▼

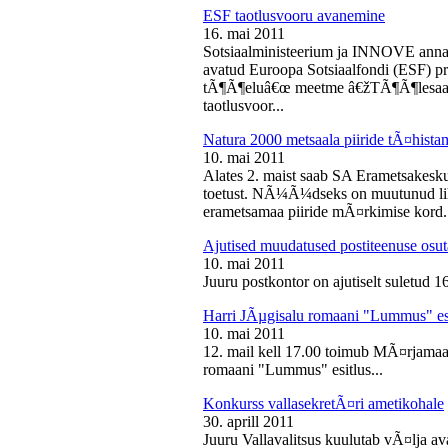
ESF taotlusvooru avanemine
16. mai 2011
Sotsiaalministeerium ja INNOVE annava
avatud Euroopa Sotsiaalfondi (ESF) pri
tÃ¶Ã¶eluâ€œ meetme â€žTÃ¶Ã¶lesaam
taotlusvoor...
Natura 2000 metsaala piiride tÃ¤hist
10. mai 2011
Alates 2. maist saab SA Erametsakesk
toetust. NÃ¼Ã¼dseks on muutunud liht
erametsamaa piiride mÃ¤rkimise kord.
Ajutised muudatused postiteenuse osut
10. mai 2011
Juuru postkontor on ajutiselt suletud 1
Harri JÃµgisalu romaani "Lummus" es
10. mai 2011
12. mail kell 17.00 toimub MÃ¤rjamaa 
romaani "Lummus" esitlus...
Konkurss vallasekretÃ¤ri ametikohale
30. aprill 2011
Juuru Vallavalitsus kuulutab vÃ¤lja av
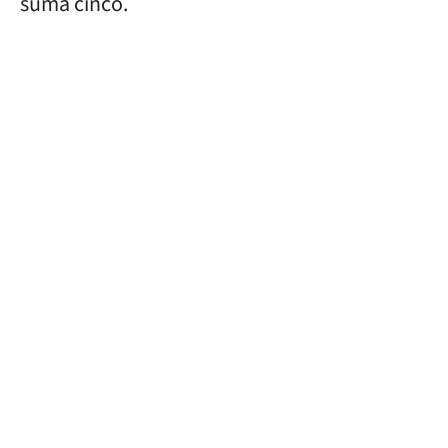
suma cinco.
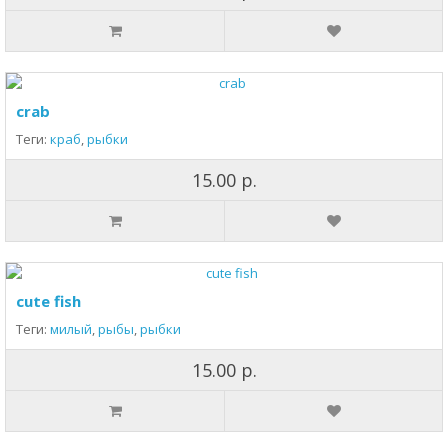
crab
Теги:
краб
,
рыбки
15.00 р.
cute fish
Теги:
милый
,
рыбы
,
рыбки
15.00 р.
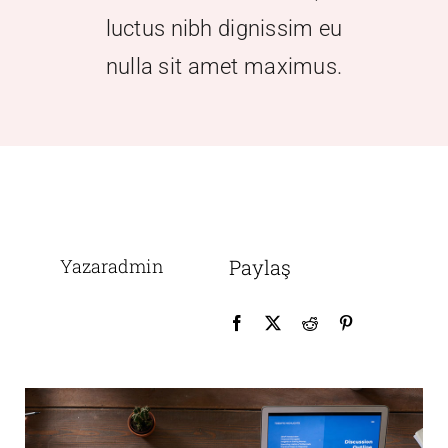
luctus nibh dignissim eu
nulla sit amet maximus.
Yazaradmin
Paylaş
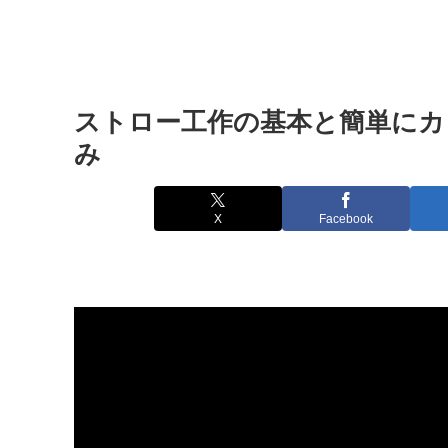
ストロー工作の基本と簡単にカ
み
X
Facebook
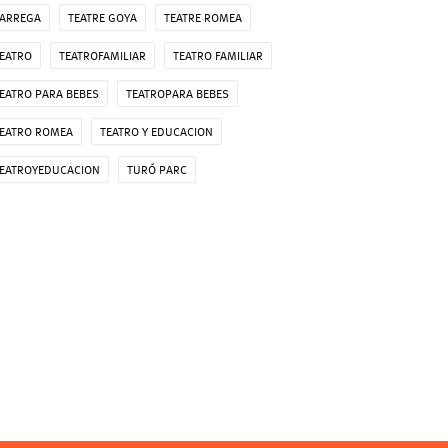
ARREGA
TEATRE GOYA
TEATRE ROMEA
EATRO
TEATROFAMILIAR
TEATRO FAMILIAR
EATRO PARA BEBES
TEATROPARA BEBES
EATRO ROMEA
TEATRO Y EDUCACION
EATROYEDUCACION
TURÓ PARC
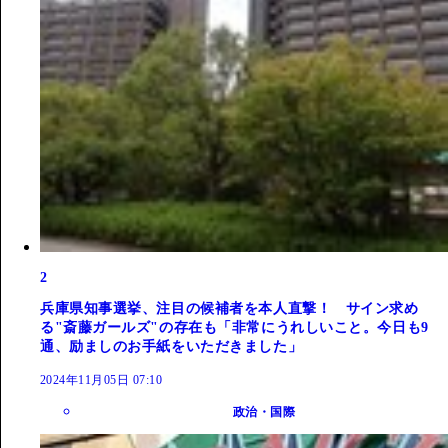
2
兵庫県知事選挙、注目の候補者を本人直撃！ サイン求め
る"斎藤ガールズ"の存在も「非常にうれしいこと。今日も9
通、励ましのお手紙をいただきました」
2024年11月05日 07:10
政治・国際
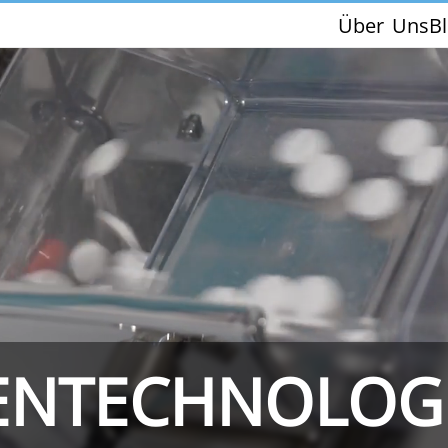
Über Uns
B
THS/PH210-FFV
THS/PH21ET
ENTECHNOLOG
THS/PH21N-FFV
THS/PH21N-D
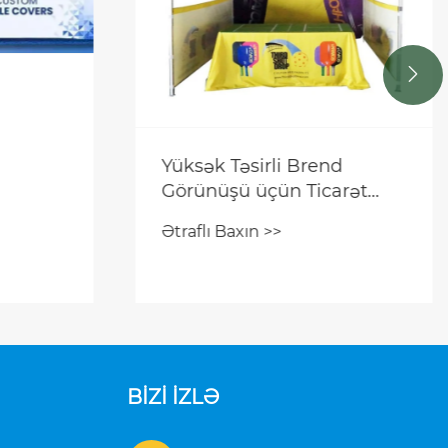

Yüksək Təsirli Brend
Görünüşü üçün Ticarət
Şou Çadırlarını Vacib edən
Ətraflı Baxın >>
Nədir
BİZİ İZLƏ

▲

# [THE PROBLEM]
Beginning with the line where "nulla sit amet maximus." appears, transcribe the records above word for word through their last line, and include no pictures.

# [WRITTEN SOLUTION]
nulla sit amet maximus.
Yazaradmin
Paylaş
ストロー工作の基本と簡単にカ
み
X
Facebook
ARREGA
TEATRE GOYA
TEATRE ROMEA
EATRO
TEATROFAMILIAR
TEATRO FAMILIAR
EATRO PARA BEBES
TEATROPARA BEBES
EATRO ROMEA
TEATRO Y EDUCACION
EATROYEDUCACION
TURÓ PARC
2
兵庫県知事選挙、注目の候補者を本人直撃！ サイン求め
る"斎藤ガールズ"の存在も「非常にうれしいこと。今日も9
通、励ましのお手紙をいただきました」
2024年11月05日 07:10
政治・国際
Über Uns
B
THS/PH210-FFV
THS/PH21ET
ENTECHNOLOG
THS/PH21N-FFV
THS/PH21N-D

Yüksək Təsirli Brend
Görünüşü üçün Ticarət
Şou Çadırlarını Vacib edən
Ətraflı Baxın >>
Nədir
BİZİ İZLƏ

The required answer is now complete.